Document layout detection data:
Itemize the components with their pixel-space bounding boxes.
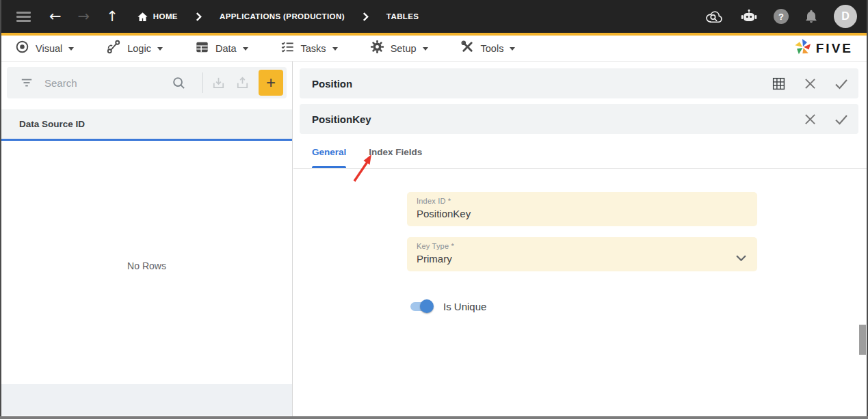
caret-down-icon <box>68 47 74 51</box>
five-logo-icon <box>794 38 812 59</box>
chevron-down-icon <box>736 252 746 264</box>
table-list-panel: + Data Source ID No Rows <box>1 62 293 416</box>
index-id-field[interactable]: Index ID * PositionKey <box>407 192 757 226</box>
caret-down-icon <box>243 47 248 51</box>
caret-down-icon <box>510 47 515 51</box>
menu-data[interactable]: Data <box>195 40 248 57</box>
hamburger-menu-icon[interactable] <box>16 12 31 22</box>
app-window: ← → ↑ HOME APPLICATIONS (PRODUCTION) TAB… <box>0 0 868 419</box>
caret-down-icon <box>157 47 163 51</box>
save-check-icon[interactable] <box>834 113 848 125</box>
up-arrow-icon[interactable]: ↑ <box>106 10 118 24</box>
is-unique-label: Is Unique <box>443 301 486 312</box>
data-icon <box>195 40 209 57</box>
cloud-inspect-icon[interactable] <box>705 9 724 25</box>
is-unique-row: Is Unique <box>409 299 486 314</box>
menu-logic-label: Logic <box>127 43 151 54</box>
export-icon[interactable] <box>235 75 250 91</box>
topbar-right-icons: ? D <box>705 5 857 28</box>
chevron-right-icon <box>196 12 202 21</box>
index-id-value: PositionKey <box>417 208 748 219</box>
main-menu-bar: Visual Logic Data <box>0 36 868 62</box>
column-header-data-source-id[interactable]: Data Source ID <box>1 109 292 141</box>
caret-down-icon <box>423 47 428 51</box>
close-icon[interactable] <box>804 78 816 90</box>
breadcrumb-applications[interactable]: APPLICATIONS (PRODUCTION) <box>220 12 345 21</box>
logic-icon <box>106 40 121 57</box>
breadcrumb-tables[interactable]: TABLES <box>386 12 419 21</box>
column-header-label: Data Source ID <box>19 119 85 129</box>
key-type-select[interactable]: Key Type * Primary <box>407 237 757 271</box>
positionkey-form-header: PositionKey <box>300 104 858 134</box>
detail-panel: Position PositionKey <box>293 62 867 416</box>
window-border <box>0 0 1 419</box>
window-border <box>0 416 868 419</box>
search-input[interactable] <box>44 77 172 89</box>
caret-down-icon <box>332 47 338 51</box>
menu-tools[interactable]: Tools <box>460 40 516 57</box>
menu-visual[interactable]: Visual <box>15 40 74 57</box>
home-icon <box>137 11 148 23</box>
search-toolbar: + <box>7 67 287 98</box>
menu-tasks[interactable]: Tasks <box>280 40 338 57</box>
breadcrumb-home-label: HOME <box>153 12 178 21</box>
menu-visual-label: Visual <box>36 43 62 54</box>
toolbar-divider <box>202 72 203 93</box>
menu-tools-label: Tools <box>481 43 504 54</box>
notifications-bell-icon[interactable] <box>804 9 818 24</box>
vertical-scrollbar-thumb[interactable] <box>859 325 866 355</box>
positionkey-form-title: PositionKey <box>312 113 371 125</box>
table-grid-icon[interactable] <box>772 77 786 91</box>
help-icon[interactable]: ? <box>774 9 789 24</box>
is-unique-toggle[interactable] <box>409 299 432 314</box>
add-record-button[interactable]: + <box>259 70 283 96</box>
forward-arrow-icon[interactable]: → <box>78 10 90 24</box>
form-tabs: General Index Fields <box>293 137 867 169</box>
key-type-label: Key Type * <box>417 242 748 250</box>
search-icon[interactable] <box>172 76 186 90</box>
key-type-value: Primary <box>417 253 748 265</box>
five-brand-label: FIVE <box>816 41 853 56</box>
tab-index-fields[interactable]: Index Fields <box>369 137 422 168</box>
accent-stripe <box>0 33 868 36</box>
tasks-icon <box>280 40 295 57</box>
empty-state-text: No Rows <box>1 260 292 271</box>
breadcrumb-home[interactable]: HOME <box>137 11 178 23</box>
tab-general[interactable]: General <box>312 137 346 168</box>
import-icon[interactable] <box>211 75 226 91</box>
index-id-label: Index ID * <box>417 197 748 205</box>
tools-icon <box>460 40 475 57</box>
back-arrow-icon[interactable]: ← <box>49 10 62 24</box>
toggle-thumb <box>420 299 434 313</box>
save-check-icon[interactable] <box>834 78 848 90</box>
filter-icon[interactable] <box>21 77 33 89</box>
chatbot-icon[interactable] <box>740 9 758 24</box>
grid-footer-bar <box>1 384 292 416</box>
top-navigation-bar: ← → ↑ HOME APPLICATIONS (PRODUCTION) TAB… <box>0 0 868 33</box>
menu-setup[interactable]: Setup <box>370 40 428 57</box>
five-brand: FIVE <box>794 38 853 59</box>
chevron-right-icon <box>363 12 369 21</box>
setup-gear-icon <box>370 40 384 57</box>
menu-data-label: Data <box>215 43 237 54</box>
menu-tasks-label: Tasks <box>301 43 326 54</box>
visual-icon <box>15 40 29 57</box>
close-icon[interactable] <box>804 113 816 125</box>
position-form-title: Position <box>312 78 352 90</box>
menu-setup-label: Setup <box>391 43 417 54</box>
position-form-header: Position <box>300 68 858 98</box>
user-avatar[interactable]: D <box>834 5 857 28</box>
menu-logic[interactable]: Logic <box>106 40 163 57</box>
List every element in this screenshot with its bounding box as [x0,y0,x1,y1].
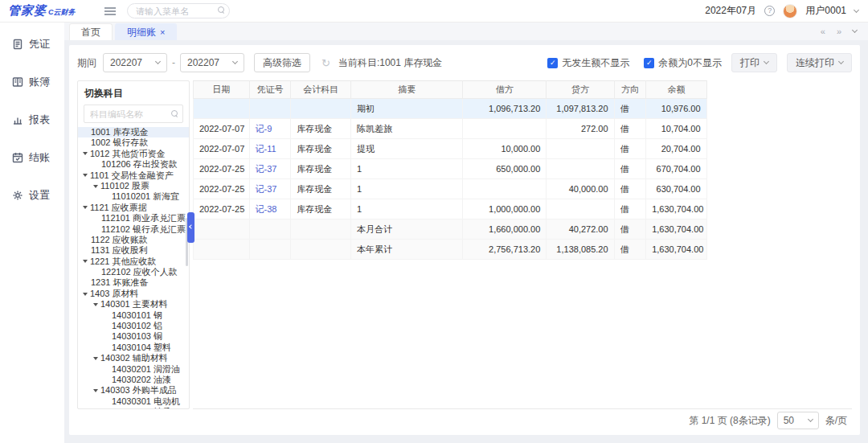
collapse-panel-handle[interactable] [187,212,194,243]
zero-balance-checkbox[interactable]: ✓ 余额为0不显示 [644,56,722,70]
subject-search-input[interactable] [84,105,183,123]
tree-item[interactable]: 1001 库存现金 [78,127,189,137]
tree-item[interactable]: 101206 存出投资款 [78,159,189,170]
cell-date: 2022-07-25 [194,159,250,179]
user-menu-chevron-icon[interactable] [854,6,859,12]
tree-expand-icon[interactable] [83,152,88,155]
tree-expand-icon[interactable] [83,206,88,209]
tree-item[interactable]: 1403 原材料 [78,289,189,299]
menu-toggle-icon[interactable] [104,7,116,15]
tabs-menu-icon[interactable] [852,27,858,33]
tree-search [84,105,183,123]
voucher-link[interactable]: 记-38 [256,204,277,214]
tree-item-label: 1002 银行存款 [91,137,149,148]
accounting-period[interactable]: 2022年07月 [705,4,756,18]
tree-item[interactable]: 1101 交易性金融资产 [78,170,189,181]
tree-item[interactable]: 1231 坏账准备 [78,277,189,288]
tree-item[interactable]: 1221 其他应收款 [78,256,189,267]
tree-item-label: 14030302 轴承 [112,407,171,408]
period-to-select[interactable]: 202207 [180,53,244,72]
username[interactable]: 用户0001 [805,4,846,18]
cell-voucher: 记-38 [249,199,291,219]
tree-expand-icon[interactable] [93,357,98,360]
cell-summary: 1 [351,199,463,219]
tree-item[interactable]: 1131 应收股利 [78,245,189,256]
tabs-scroll-left-icon[interactable]: « [821,27,825,36]
voucher-link[interactable]: 记-9 [256,124,272,133]
tree-item[interactable]: 110102 股票 [78,181,189,191]
sidebar-item-结账[interactable]: 结账 [0,146,64,170]
sidebar-item-凭证[interactable]: 凭证 [0,32,64,56]
tree-item[interactable]: 112101 商业承兑汇票 [78,213,189,224]
tree-expand-icon[interactable] [83,174,88,177]
tree-item[interactable]: 14030102 铝 [78,321,189,331]
tree-item-label: 112102 银行承兑汇票 [101,224,186,235]
table-row[interactable]: 2022-07-25记-37库存现金140,000.00借630,704.00 [194,179,707,199]
cell-summary: 1 [351,179,463,199]
tree-item-label: 11010201 新海宜 [112,191,179,202]
tree-item[interactable]: 140302 辅助材料 [78,353,189,363]
tree-item[interactable]: 1121 应收票据 [78,203,189,213]
subject-tree-panel: 切换科目 1001 库存现金1002 银行存款1012 其他货币资金101206… [77,80,190,409]
sidebar-item-设置[interactable]: 设置 [0,183,64,207]
voucher-link[interactable]: 记-37 [256,184,277,194]
table-row[interactable]: 2022-07-25记-38库存现金11,000,000.00借1,630,70… [194,199,707,219]
cell-date [194,99,250,119]
advanced-filter-button[interactable]: 高级筛选 [254,53,310,72]
tree-item[interactable]: 14030202 油漆 [78,375,189,385]
refresh-icon[interactable]: ↻ [321,57,330,69]
table-row[interactable]: 期初1,096,713.201,097,813.20借10,976.00 [194,99,707,119]
tree-item[interactable]: 14030302 轴承 [78,407,189,408]
tree-item[interactable]: 11010201 新海宜 [78,191,189,202]
sidebar-item-label: 凭证 [29,37,50,51]
sidebar-item-报表[interactable]: 报表 [0,108,64,132]
tree-expand-icon[interactable] [93,303,98,306]
page-size-unit: 条/页 [825,414,847,428]
filter-toolbar: 期间 202207 - 202207 高级筛选 ↻ 当前科目:1001 库存现金 [77,51,852,74]
no-activity-checkbox[interactable]: ✓ 无发生额不显示 [547,56,629,70]
tree-item[interactable]: 112102 银行承兑汇票 [78,224,189,235]
tabs-scroll-right-icon[interactable]: » [837,27,841,36]
column-header: 日期 [194,81,250,99]
tree-expand-icon[interactable] [93,389,98,392]
voucher-link[interactable]: 记-37 [256,164,277,174]
tree-item[interactable]: 14030201 润滑油 [78,364,189,375]
help-icon[interactable]: ? [764,6,775,16]
tree-item[interactable]: 14030101 钢 [78,310,189,321]
cell-direction: 借 [614,219,646,240]
tree-expand-icon[interactable] [83,293,88,296]
logo-subtext: C云财务 [48,7,76,18]
table-row[interactable]: 本月合计1,660,000.0040,272.00借1,630,704.00 [194,219,707,240]
avatar[interactable] [783,4,797,18]
tree-item[interactable]: 1002 银行存款 [78,137,189,148]
period-separator: - [172,57,175,68]
search-input[interactable] [127,3,230,18]
tree-item-label: 140301 主要材料 [100,299,168,310]
cell-direction: 借 [614,159,646,179]
table-row[interactable]: 2022-07-07记-11库存现金提现10,000.00借20,704.00 [194,139,707,159]
tree-item[interactable]: 14030104 塑料 [78,343,189,353]
tree-item[interactable]: 14030103 铜 [78,331,189,342]
tree-item-label: 14030202 油漆 [112,375,171,385]
tree-item[interactable]: 140303 外购半成品 [78,385,189,396]
table-row[interactable]: 2022-07-07记-9库存现金陈凯差旅272.00借10,704.00 [194,119,707,139]
tree-expand-icon[interactable] [83,260,88,263]
cell-voucher [249,99,291,119]
tab-明细账[interactable]: 明细账× [115,23,177,40]
close-icon[interactable]: × [160,28,165,37]
tree-item[interactable]: 1012 其他货币资金 [78,149,189,159]
table-row[interactable]: 本年累计2,756,713.201,138,085.20借1,630,704.0… [194,240,707,260]
page-size-select[interactable]: 50 [777,412,819,429]
tree-item[interactable]: 140301 主要材料 [78,299,189,310]
print-button[interactable]: 打印 [731,53,777,72]
voucher-link[interactable]: 记-11 [256,144,276,154]
tree-expand-icon[interactable] [93,185,98,188]
period-from-select[interactable]: 202207 [103,53,167,72]
print-continuous-button[interactable]: 连续打印 [787,53,852,72]
tree-item[interactable]: 1122 应收账款 [78,235,189,245]
table-row[interactable]: 2022-07-25记-37库存现金1650,000.00借670,704.00 [194,159,707,179]
tree-item[interactable]: 14030301 电动机 [78,396,189,407]
sidebar-item-账簿[interactable]: 账簿 [0,70,64,94]
tab-首页[interactable]: 首页 [69,23,113,40]
tree-item[interactable]: 122102 应收个人款 [78,267,189,277]
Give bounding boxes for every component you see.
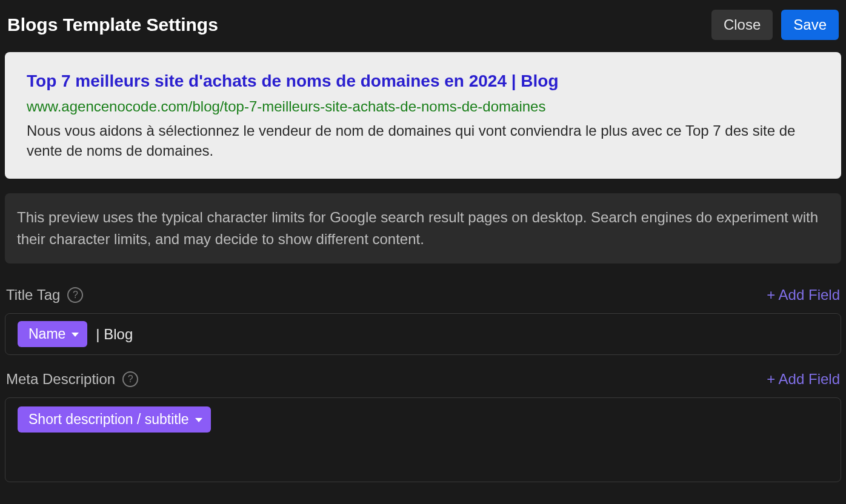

**WHAT IS BEING ASKED:** Going through the data above, return each line with the word "tools".

**ANSWER AREA:**
menu-tools[interactable]: Tools <box>460 40 516 57</box>
menu-tools-label: Tools <box>481 43 504 54</box>
tools-icon <box>460 40 475 57</box>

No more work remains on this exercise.